As I thought about this, I realized that I’m a lot like these two people. Well, probably more like Emily (is it because I’m a woman?), because I’m often tempted to go clean something or empty the garbage when I know I’d be better off practicing the piano or writing something. I don’t really think I’m a slob, and as I look around my apartment, I see that it looks more or less orderly. By that I mean that there’s not a lot of clutter around, magazines thrown on the floor, clothes hanging from doorknobs, stuff like that. But I also know that even though it doesn’t look like a mess, I couldn’t say it’s actually clean. I rarely wash the floors (although I’m often tempted), so I have to clean my feet in the bidet before I go to bed (I like being barefoot).
See, it’s really dirty where I live. I’m on the third floor with a big window overlooking a very busy street, and all the black dust, mixed with ocean spray, comes in the window and sticks to everything. Sticky, nasty black dust. Yeah, I know it’s just an excuse, but seriously folks, I have more important things to do than run a rag over my dirty floors every other day (which is about how often I’d have to do it to keep them clean).
As I was pondering this pressing issue, I recalled an incident from when I was a teenager.
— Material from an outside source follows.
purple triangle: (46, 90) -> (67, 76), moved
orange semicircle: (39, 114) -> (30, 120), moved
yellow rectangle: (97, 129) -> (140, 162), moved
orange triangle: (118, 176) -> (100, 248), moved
I had gotten a job doing some house cleaning for a friend of a schoolmate’s mother. She had me dust and vacuum every day, and wipe off all the surfaces in the kitchen with a damp rag. I thought it was really dumb to do that every day, because nothing was ever dirty. I mentioned this to my schoolmate, and what did she do? She went and told her mother’s friend what I’d said, the little snitch. How did I know this? Because the next day at work, this lady said to me, “You know, if you clean up every day, then you don’t have to deal with a lot of dirt. It’s much simpler.” Well, I was relieved that she didn’t scold me, but secretly I still thought it was dumb.
I thought, “Why should I waste my time doing this when there are better things to do?” And then I realized the truth of the matter: I actually like to clean things when they’re really dirty. For instance, I like to tackle an encrusted stove and scrub through layers of embedded grease until it’s all bright and shiny again. I find that much more satisfying than mindlessly running a rag over a surface that’s already clean. I guess that’s pretty much my philosophy about housekeeping. Or maybe it’s just another excuse. I don’t know. But I know that if I don’t stick to my guns about it, then I’ll be tempted to grab a broom or a dust rag every time I know it’s time to sit down at the piano or the computer and do something creative. Housekeeping is creative you say? Well…you’ll have to explain that one to me. I have nothing against it, and there’s actually something kind of appealing about the mindlessness of it—it can even be relaxing. And that’s where the temptation lies, at least for me.